DATA FOR REVIEW START

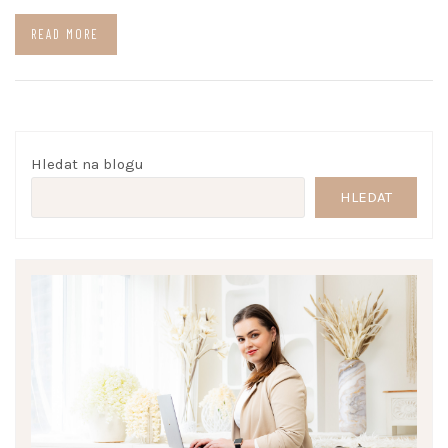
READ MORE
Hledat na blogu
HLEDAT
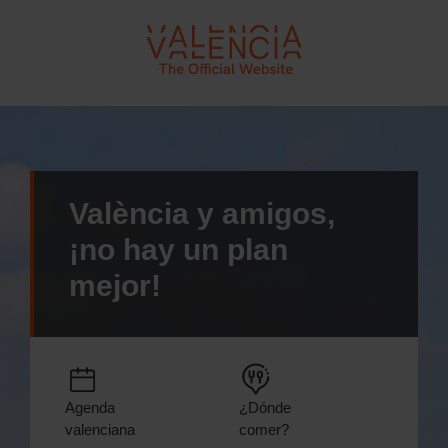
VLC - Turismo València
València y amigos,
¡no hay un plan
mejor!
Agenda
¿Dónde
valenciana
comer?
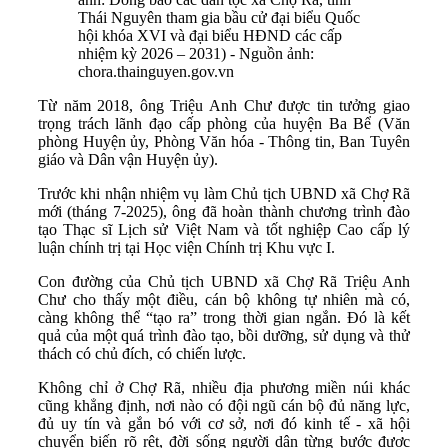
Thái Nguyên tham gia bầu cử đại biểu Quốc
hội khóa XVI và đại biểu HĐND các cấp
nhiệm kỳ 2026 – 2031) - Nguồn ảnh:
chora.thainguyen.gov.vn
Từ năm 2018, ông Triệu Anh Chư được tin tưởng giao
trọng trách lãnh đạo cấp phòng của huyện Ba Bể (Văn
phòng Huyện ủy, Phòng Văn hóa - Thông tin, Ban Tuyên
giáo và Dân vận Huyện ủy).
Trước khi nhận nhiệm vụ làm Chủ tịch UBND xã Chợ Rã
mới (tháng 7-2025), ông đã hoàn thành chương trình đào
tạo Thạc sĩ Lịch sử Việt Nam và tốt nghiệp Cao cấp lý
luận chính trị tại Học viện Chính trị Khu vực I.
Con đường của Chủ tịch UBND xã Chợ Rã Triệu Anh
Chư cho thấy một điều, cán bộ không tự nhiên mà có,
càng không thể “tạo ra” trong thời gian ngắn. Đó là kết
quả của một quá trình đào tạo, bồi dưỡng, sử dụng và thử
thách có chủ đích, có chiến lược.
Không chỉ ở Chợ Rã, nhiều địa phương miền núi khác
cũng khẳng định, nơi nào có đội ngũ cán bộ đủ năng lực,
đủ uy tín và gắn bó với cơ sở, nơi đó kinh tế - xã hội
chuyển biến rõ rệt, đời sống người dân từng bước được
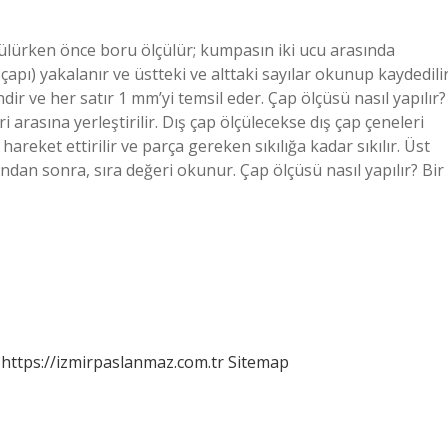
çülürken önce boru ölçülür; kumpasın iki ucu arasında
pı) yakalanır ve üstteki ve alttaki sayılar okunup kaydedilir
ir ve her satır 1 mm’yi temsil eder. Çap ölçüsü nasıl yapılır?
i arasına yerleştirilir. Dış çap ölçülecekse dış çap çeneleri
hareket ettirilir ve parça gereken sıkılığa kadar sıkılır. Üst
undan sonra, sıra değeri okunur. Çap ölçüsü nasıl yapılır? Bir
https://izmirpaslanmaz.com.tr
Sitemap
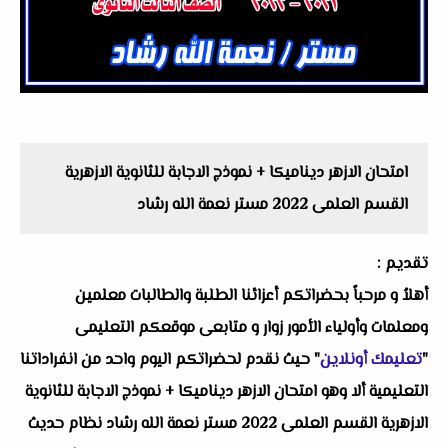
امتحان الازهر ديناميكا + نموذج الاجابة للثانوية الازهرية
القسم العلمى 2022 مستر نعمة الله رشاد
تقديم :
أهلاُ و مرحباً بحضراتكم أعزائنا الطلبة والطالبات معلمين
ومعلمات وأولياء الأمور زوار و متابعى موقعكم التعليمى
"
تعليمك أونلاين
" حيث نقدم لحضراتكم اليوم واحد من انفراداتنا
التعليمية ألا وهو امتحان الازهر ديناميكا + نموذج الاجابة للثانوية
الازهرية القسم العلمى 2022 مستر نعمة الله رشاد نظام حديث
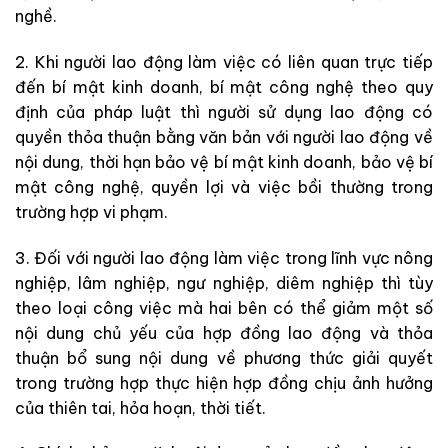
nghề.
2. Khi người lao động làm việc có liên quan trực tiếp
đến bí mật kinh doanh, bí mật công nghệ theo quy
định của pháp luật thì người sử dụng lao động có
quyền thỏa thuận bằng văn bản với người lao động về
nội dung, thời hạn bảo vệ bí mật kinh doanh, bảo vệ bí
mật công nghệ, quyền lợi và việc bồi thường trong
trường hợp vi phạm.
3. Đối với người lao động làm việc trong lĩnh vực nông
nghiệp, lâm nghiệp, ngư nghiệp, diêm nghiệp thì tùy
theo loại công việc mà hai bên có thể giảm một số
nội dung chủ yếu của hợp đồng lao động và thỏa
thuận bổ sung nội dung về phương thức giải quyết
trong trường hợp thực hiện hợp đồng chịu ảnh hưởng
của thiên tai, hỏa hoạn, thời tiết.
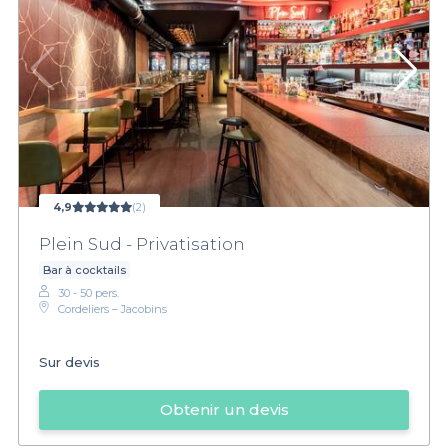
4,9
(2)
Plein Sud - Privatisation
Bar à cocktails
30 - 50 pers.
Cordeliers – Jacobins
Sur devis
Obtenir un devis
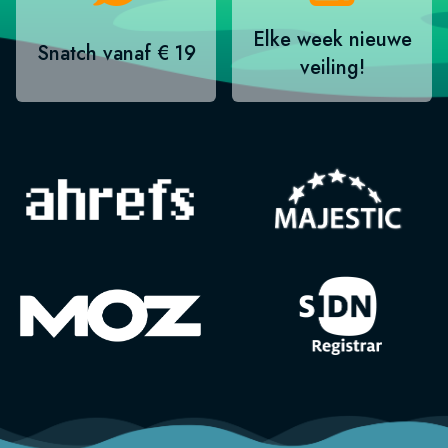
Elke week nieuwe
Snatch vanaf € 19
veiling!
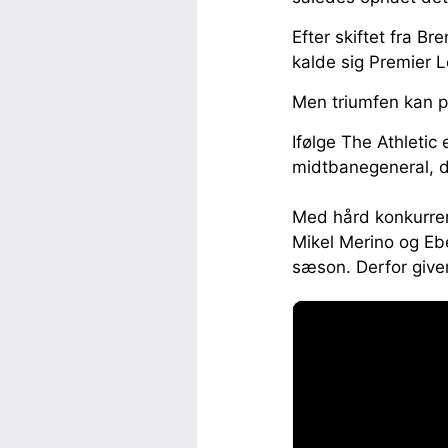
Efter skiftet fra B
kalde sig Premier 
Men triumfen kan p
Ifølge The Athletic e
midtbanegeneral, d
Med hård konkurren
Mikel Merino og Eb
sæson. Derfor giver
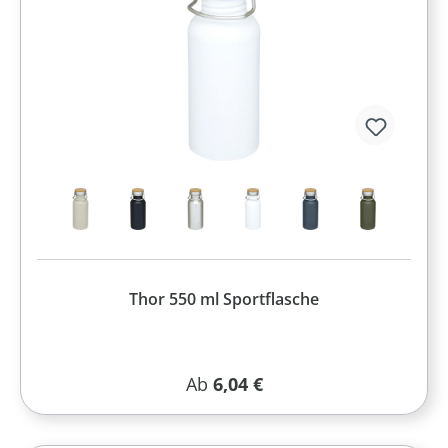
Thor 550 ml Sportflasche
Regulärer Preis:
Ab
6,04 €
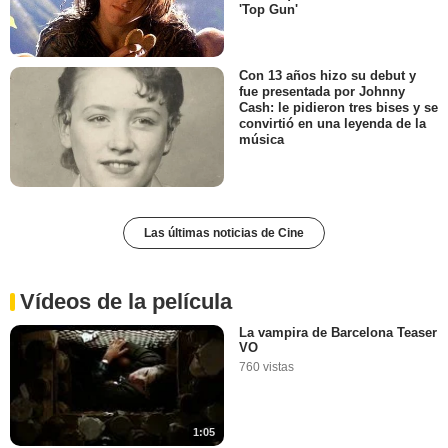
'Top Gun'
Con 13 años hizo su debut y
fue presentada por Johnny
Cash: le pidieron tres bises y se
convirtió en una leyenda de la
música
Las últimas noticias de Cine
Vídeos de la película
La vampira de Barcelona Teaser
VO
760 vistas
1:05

DATA FOR REVIEW END

An exact transcription is needed of the lines from the one with "واحد من انفراداتنا" to the one with "định của pháp" above, both ends included, with pictures left out.

" حيث نقدم لحضراتكم اليوم واحد من انفراداتنا
التعليمية ألا وهو امتحان الازهر ديناميكا + نموذج الاجابة للثانوية
الازهرية القسم العلمى 2022 مستر نعمة الله رشاد نظام حديث
nghề.
2. Khi người lao động làm việc có liên quan trực tiếp
đến bí mật kinh doanh, bí mật công nghệ theo quy
định của pháp luật thì người sử dụng lao động có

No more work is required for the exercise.